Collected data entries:
################

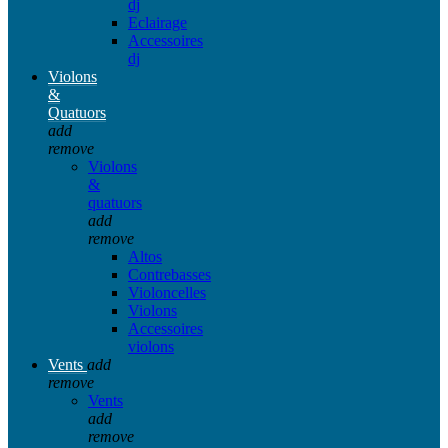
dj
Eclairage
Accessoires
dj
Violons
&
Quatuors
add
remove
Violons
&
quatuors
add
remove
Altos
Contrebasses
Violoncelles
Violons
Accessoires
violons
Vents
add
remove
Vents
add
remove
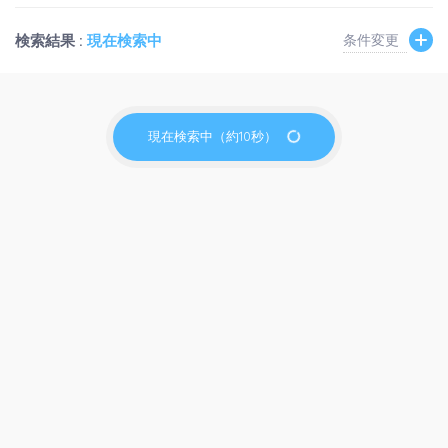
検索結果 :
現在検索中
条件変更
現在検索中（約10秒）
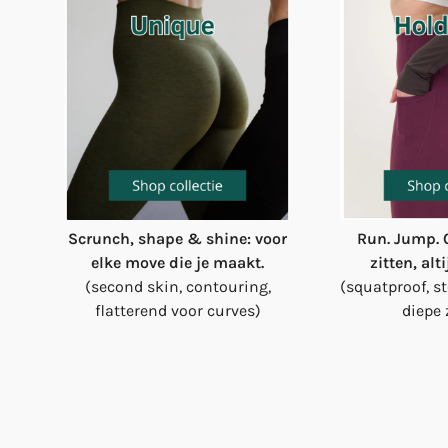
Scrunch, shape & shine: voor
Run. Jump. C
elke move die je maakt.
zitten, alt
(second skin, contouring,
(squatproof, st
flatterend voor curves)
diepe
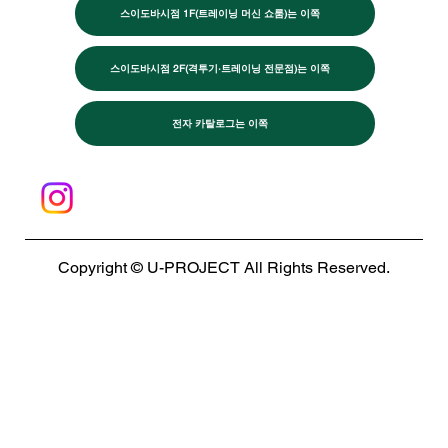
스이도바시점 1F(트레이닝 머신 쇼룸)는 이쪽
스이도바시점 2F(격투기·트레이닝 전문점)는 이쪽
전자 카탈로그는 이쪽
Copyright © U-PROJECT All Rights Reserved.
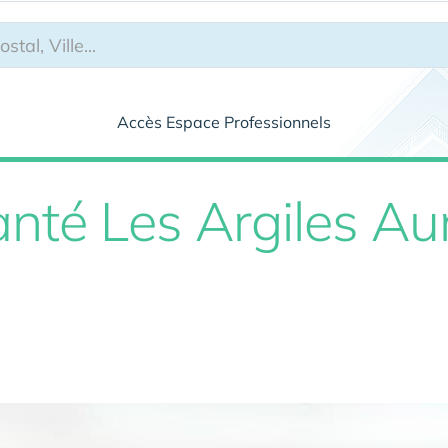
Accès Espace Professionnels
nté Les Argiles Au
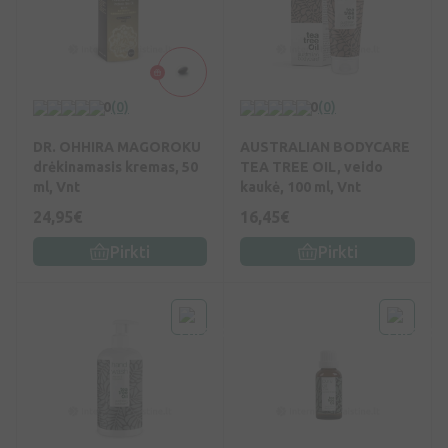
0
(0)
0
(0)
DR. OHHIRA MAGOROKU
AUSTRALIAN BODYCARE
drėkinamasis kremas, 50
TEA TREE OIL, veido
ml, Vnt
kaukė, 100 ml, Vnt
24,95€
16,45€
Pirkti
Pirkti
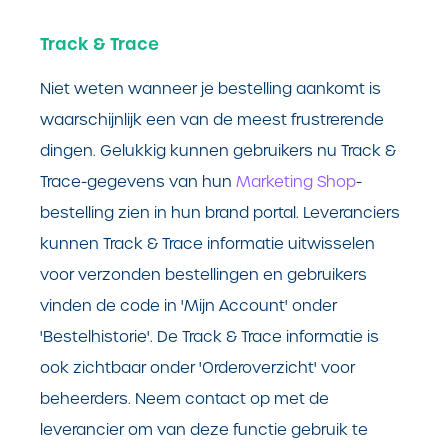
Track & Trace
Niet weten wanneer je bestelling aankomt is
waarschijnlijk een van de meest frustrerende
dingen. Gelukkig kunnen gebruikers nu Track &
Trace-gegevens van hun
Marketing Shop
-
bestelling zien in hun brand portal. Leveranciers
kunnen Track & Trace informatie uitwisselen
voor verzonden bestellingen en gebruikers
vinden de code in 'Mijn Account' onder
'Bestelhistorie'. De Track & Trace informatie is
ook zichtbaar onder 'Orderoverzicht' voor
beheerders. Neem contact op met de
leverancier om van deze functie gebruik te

################

What you should do
Please return the data above exactly as it stands from the line with "nté Les Argiles Au" to the line with "waarschijnlijk een van de meest frustrerende", keeping both of those lines but none of the pictures.

Answer to the problem
nté Les Argiles Au
0
(0)
0
(0)
DR. OHHIRA MAGOROKU
AUSTRALIAN BODYCARE
drėkinamasis kremas, 50
TEA TREE OIL, veido
ml, Vnt
kaukė, 100 ml, Vnt
24,95€
16,45€
Pirkti
Pirkti
Track & Trace
Niet weten wanneer je bestelling aankomt is
waarschijnlijk een van de meest frustrerende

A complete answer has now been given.